Geographically Dispersed Clusters in Exchange Server 2003


Topic Last Modified: 2005-09-12

Geographically dispersed clusters provide high availability to data access. Often, the costs of implementing a geographically dispersed clustering solution are steep enough to make customers think twice and go hunting for a different solution that provides the added data and uptime security they want. However, for those who require the additional redundancy of a fault tolerant installation, geographically dispersed clusters are a great solution.

By answering some frequently asked questions, this article will help you understand the basics of geographically dispersed clusters, including performance and testing recommendations. This article will also discuss Microsoft-supported solutions and provide you with valuable resources where you can learn more about geographically dispersed clusters.

In order to implement a geographically dispersed cluster, you must work with a third-party vendor. As a result, the information in this article may contradict that of your third-party vendor.

Geographically dispersed clusters, also called stretched clusters or extended clusters, are clusters comprised of nodes that are placed in different physical sites. Geographically dispersed clusters are designed to provide failover in the event of a site loss due to power issues, natural disasters or other unforeseen events.

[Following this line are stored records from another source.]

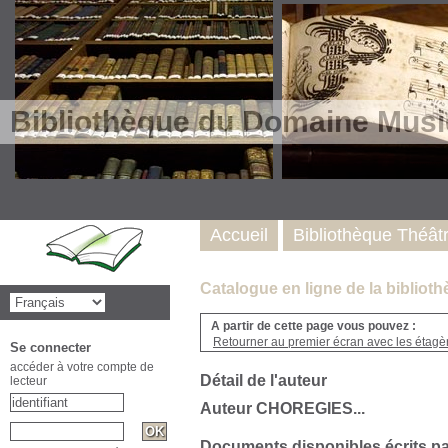
Bibliothèque du Domaine Musi
Accueil
Bibliothèque Théât
Catalogue en ligne de la biblio
A partir de cette page vous pouvez :
Retourner au premier écran avec les étagère
Se connecter
accéder à votre compte de
Détail de l'auteur
lecteur
Auteur CHOREGIES...
Documents disponibles écrits pa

To truly understand how geographically dispersed clustering works with Microsoft® Exchange Server 2003, you must first understand the basic requirements for a geographically dispersed cluster solution. A geographically dispersed cluster is a combination of hardware and software. In other words, a geographically dispersed cluster is a combination of pieces supplied by different vendors. Due to the complex nature of these configurations and the configuration restrictions that are fundamental to Microsoft Windows® Clustering technology, geographically dispersed clusters should be deployed only in conjunction with vendors who provide qualified configurations. To run Exchange Server 2003 in a geographically dispersed cluster solution, the solution must meet the following criteria:

  • The nodes must share a common disk subsystem.

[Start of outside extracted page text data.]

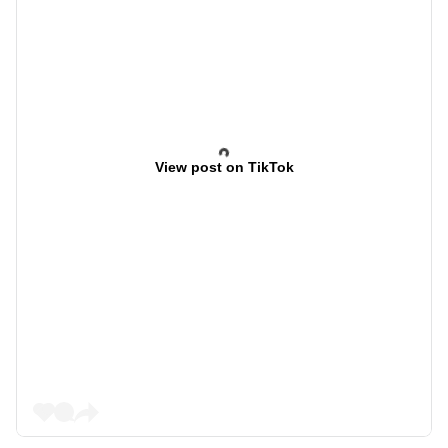
View post on TikTok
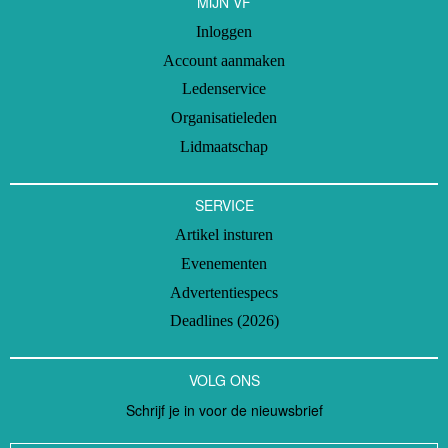
MIJN VF
Inloggen
Account aanmaken
Ledenservice
Organisatieleden
Lidmaatschap
SERVICE
Artikel insturen
Evenementen
Advertentiespecs
Deadlines (2026)
VOLG ONS
Schrijf je in voor de nieuwsbrief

  • The nodes must live on the same local area network (LAN)/subnet.

  • The nodes must have a network heartbeat with low latency, less the 500ms.

For geographically dispersed clusters, the above criteria are met by replicating data at the disk level and creating a virtual LAN (VLAN) that allows the same subnet to exist over wide area network (WAN) links.

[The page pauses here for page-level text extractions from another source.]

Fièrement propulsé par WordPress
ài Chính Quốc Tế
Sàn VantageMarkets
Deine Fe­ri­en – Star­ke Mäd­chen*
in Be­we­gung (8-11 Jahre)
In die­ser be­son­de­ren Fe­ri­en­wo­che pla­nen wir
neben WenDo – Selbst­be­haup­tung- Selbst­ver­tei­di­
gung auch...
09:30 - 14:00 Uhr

Through the use of a majority node set quorum, Windows Clustering allows you to build a cluster without a common shared disk array and a common shared quorum disk. Exchange Server supports this method of clustering. However, the solution must be listed on the Geographically Dispersed Cluster Solution section of the Windows Server Catalog. Additionally, only solutions that use synchronous replication are supported.

There are many types of replication technologies that can support a geographically dispersed cluster solution. All of these technologies use one of two types of replication: synchronous or asynchronous.

In terms of a geographically dispersed Exchange cluster, the most important difference between the two replication types is that synchronous replication is currently supported and asynchronous replication is not. Beyond that, the main differences between the two replication types involve the following:

  • How and when data blocks are written to the local and remote sites

  • How those writes are reported back the operating system

  • How synchronized the data is on the local and remote disks at any given time

With synchronous replication, if an application performs an operation on a node at one site, that operation will not complete until the change is made at the other sites.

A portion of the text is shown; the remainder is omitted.